Eyal Dolev


2024

pdf
Does Whisper Understand Swiss German? An Automatic, Qualitative, and Human Evaluation
Eyal Dolev | Clemens Lutz | Noëmi Aepli
Proceedings of the Eleventh Workshop on NLP for Similar Languages, Varieties, and Dialects (VarDial 2024)

Whisper is a state-of-the-art automatic speech recognition (ASR) model (Radford et al., 2022). Although Swiss German dialects are allegedly not part of Whisper’s training data, preliminary experiments showed Whisper can transcribe Swiss German quite well, with the output being a speech translation into Standard German. To gain a better understanding of Whisper’s performance on Swiss German, we systematically evaluate it using automatic, qualitative, and human evaluation. We test its performance on three existing test sets: SwissDial (Dogan-Schönberger et al., 2021), STT4SG-350 (Plüss et al., 2023), and Swiss Parliaments Corpus (Plüss et al., 2021). In addition, we create a new test set for this study based on short mock clinical interviews.
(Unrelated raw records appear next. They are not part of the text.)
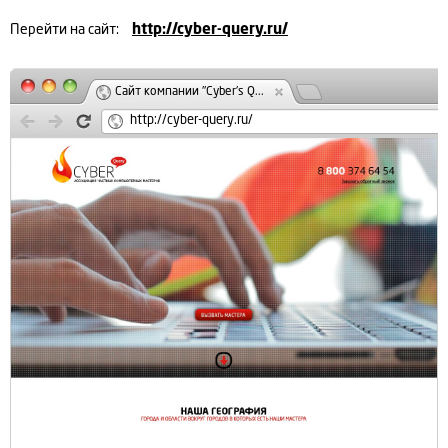
Перейти на сайт:
http://cyber-query.ru/
Сайт компании "Cyber's Q...
http://cyber-query.ru/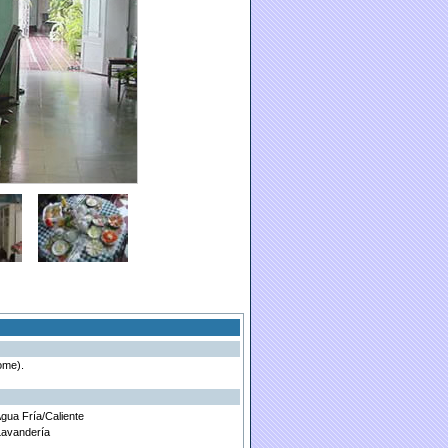
ome).
Agua Fría/Caliente
Lavandería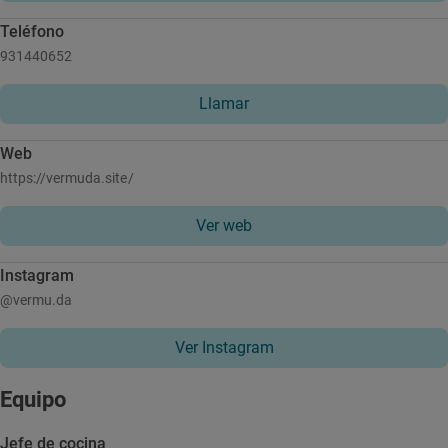
Teléfono
931440652
Llamar
Web
https://vermuda.site/
Ver web
Instagram
@vermu.da
Ver Instagram
Equipo
Jefe de cocina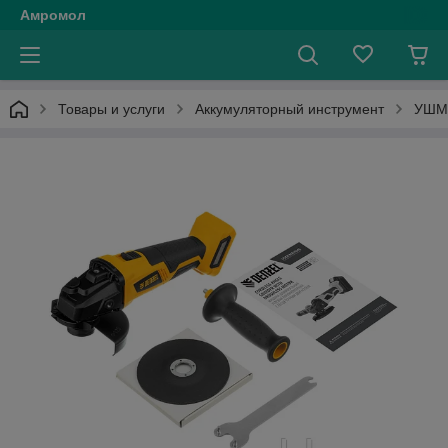
Амромол
Товары и услуги
Аккумуляторный инструмент
УШМ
To automatically evaluate performance, we used word error rate (WER) and BLEU. We also conducted a qualitative analysis of Whisper’s performance, discussing its strengths and weaknesses. Finally, 28 people participated in a survey evaluating Whisper’s performance. All of our evaluations showed that Whisper is a viable ASR system for Swiss German, so long as the Standard German output is desired.